From the outset of the book of Hosea the tribe of Ephraim, the hub of the northern Kingdom of Israel, is likened to a prostitute. Ephraim has effectively broken its covenant with the Lord by continually turning towards Baalism. For this reason Ephraim is referred to as a ‘whore’, looking elsewhere despite being in a sacred covenant. The prophet Hosea himself takes the prostitute Gomer as his wife in order to “live out” the relationship between the tribe of Ephraim and God. In the text the words of Hosea continually oscillate between the violent punishment that will be meted out on the figure of the prostitute and the divine forgiveness that is on offer. From the beginning of the text Ephraim takes on the female gender and becomes the site of both violence and grace.

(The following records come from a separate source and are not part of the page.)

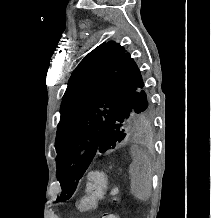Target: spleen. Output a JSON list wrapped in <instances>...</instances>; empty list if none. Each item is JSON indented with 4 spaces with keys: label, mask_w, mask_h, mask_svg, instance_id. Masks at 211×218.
<instances>
[{
    "label": "spleen",
    "mask_w": 211,
    "mask_h": 218,
    "mask_svg": "<svg viewBox=\"0 0 211 218\" xmlns=\"http://www.w3.org/2000/svg\"><path fill=\"white\" fill-rule=\"evenodd\" d=\"M133 162L129 166L131 192L135 198L146 202L151 196V168L142 152H132Z\"/></svg>",
    "instance_id": "obj_1"
}]
</instances>
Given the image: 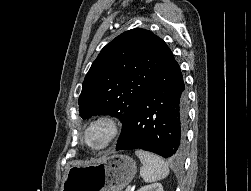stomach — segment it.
Listing matches in <instances>:
<instances>
[{
	"label": "stomach",
	"mask_w": 251,
	"mask_h": 191,
	"mask_svg": "<svg viewBox=\"0 0 251 191\" xmlns=\"http://www.w3.org/2000/svg\"><path fill=\"white\" fill-rule=\"evenodd\" d=\"M136 161L113 153L94 165H73L67 171L61 191H121L133 179Z\"/></svg>",
	"instance_id": "stomach-1"
}]
</instances>
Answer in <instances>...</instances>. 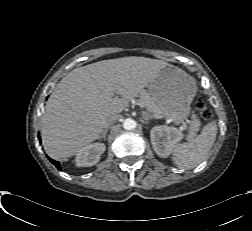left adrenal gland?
Wrapping results in <instances>:
<instances>
[{"mask_svg":"<svg viewBox=\"0 0 252 231\" xmlns=\"http://www.w3.org/2000/svg\"><path fill=\"white\" fill-rule=\"evenodd\" d=\"M144 119H145V121H146L145 123L148 124L149 120H150V119H154V118H153L152 116H150L149 114H146V115L144 116Z\"/></svg>","mask_w":252,"mask_h":231,"instance_id":"a2214340","label":"left adrenal gland"}]
</instances>
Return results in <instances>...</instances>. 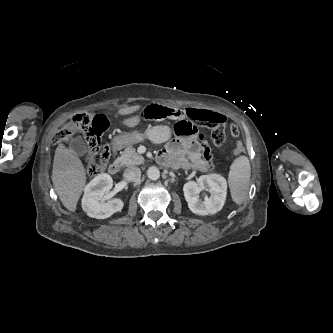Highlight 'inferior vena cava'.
<instances>
[{
  "instance_id": "obj_1",
  "label": "inferior vena cava",
  "mask_w": 333,
  "mask_h": 333,
  "mask_svg": "<svg viewBox=\"0 0 333 333\" xmlns=\"http://www.w3.org/2000/svg\"><path fill=\"white\" fill-rule=\"evenodd\" d=\"M124 178L129 182H134L141 177V170L138 167H129L125 169Z\"/></svg>"
}]
</instances>
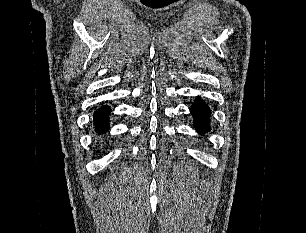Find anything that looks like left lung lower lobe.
Here are the masks:
<instances>
[{"label": "left lung lower lobe", "mask_w": 306, "mask_h": 233, "mask_svg": "<svg viewBox=\"0 0 306 233\" xmlns=\"http://www.w3.org/2000/svg\"><path fill=\"white\" fill-rule=\"evenodd\" d=\"M191 113L194 117V127L200 133L210 131V109L199 99L191 107Z\"/></svg>", "instance_id": "obj_1"}]
</instances>
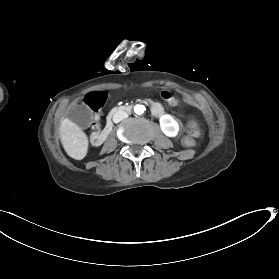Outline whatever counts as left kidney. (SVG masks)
Masks as SVG:
<instances>
[{
	"label": "left kidney",
	"instance_id": "5707ae66",
	"mask_svg": "<svg viewBox=\"0 0 279 279\" xmlns=\"http://www.w3.org/2000/svg\"><path fill=\"white\" fill-rule=\"evenodd\" d=\"M162 132L168 137H175L179 131V124L170 115H163L160 118Z\"/></svg>",
	"mask_w": 279,
	"mask_h": 279
}]
</instances>
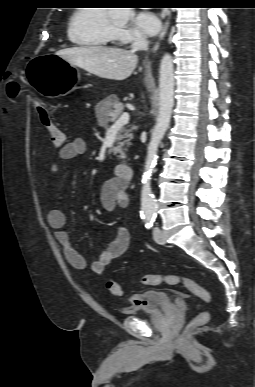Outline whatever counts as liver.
Here are the masks:
<instances>
[{
	"label": "liver",
	"instance_id": "obj_1",
	"mask_svg": "<svg viewBox=\"0 0 255 387\" xmlns=\"http://www.w3.org/2000/svg\"><path fill=\"white\" fill-rule=\"evenodd\" d=\"M56 55L100 78L121 81L128 78L138 63L133 50L89 46L62 49Z\"/></svg>",
	"mask_w": 255,
	"mask_h": 387
}]
</instances>
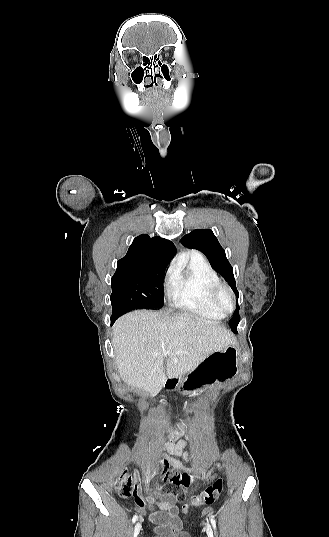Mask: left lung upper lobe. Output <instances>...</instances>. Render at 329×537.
Instances as JSON below:
<instances>
[{
    "label": "left lung upper lobe",
    "instance_id": "1",
    "mask_svg": "<svg viewBox=\"0 0 329 537\" xmlns=\"http://www.w3.org/2000/svg\"><path fill=\"white\" fill-rule=\"evenodd\" d=\"M181 243L190 249L201 251L209 260L212 268L219 273L231 286L232 290L239 296L236 282L233 275V268L226 258L225 251L219 244L217 238L210 229H196L181 238ZM240 321L239 306L234 312L229 325L234 332Z\"/></svg>",
    "mask_w": 329,
    "mask_h": 537
}]
</instances>
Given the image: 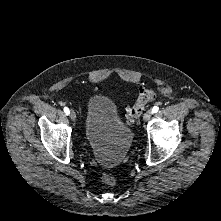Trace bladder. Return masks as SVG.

However, a radical shift takes place towards the end of the text – a shift that reverses the gender and sex metaphors used by the prophet. In chapter 13 it slowly becomes apparent that God is being figured as female. The first line of chapter 13 verse 8 reads: “I will fall upon them like a bear robbed of her cubs”. God is being presented, through through metaphor, as female – as a mother. However it is verses 12-13 that are most significant:
Ephriam’s iniquity is bound up;
his sin is kept in store.
The pangs of childbirth come for him,
but he is an unwise son;
for at the proper time he does not
present himself
at the mouth of the womb.
(Hosea 13: 12-13)
In this passage the tribe of Ephriam ceases to be regarded as a female prostitute and is instead figured as a male, unborn son. Alongside this change in our understanding of the tribe of Ephraim, is a significant change in how we are to understand God. God has now taken on the female figure of the mother, expecting to give birth to her son. Through these two verses a new metaphorical image is presented in which the gender and sex roles have been swapped. God is the mother, the female, about to give birth. Ephraim is the male, a son who refuses to leave the womb, an “unwise son” who will prevent birth from taking place. Just as there was an overt violence in the previous chapters directed at the female figure, there is also an overt violence expressed in this passage. Whereas earlier it was directed at Ephraim-as-prostitute, it is now God-as-mother who is the site of violence. Ephraim’s self-destructive behaviour – it’s refusal to leave the womb, thus setting it on a trajectory to become stillborn, will eventually lead to the destruction not only of itself but also its mother – that is God. We have, presented before us, an ancient echo of the words of Nietzsche’s madman, with all the responsibility that it entails: “God is dead. We have killed him – you and I”. However, Nietzsche’s claim differs in that Hosea’s prophetic death will be realised in the crucifixion of Christ and the overcoming of death itself. Nietzsche’s death is a socio-political comment directed at modern society. What is important to us is that in this passage God is figured as a female. Not only in terms of gender – the culturally constructed notion of what female is, but also in terms of sex. God is giving birth and therefore performing an act that, biologically, only females can do. The book of Hosea is an expression of both the male and female located in a single transcendent. The female qualities of God apparent in this passage will become fundamentally important to our reading from the Gospels.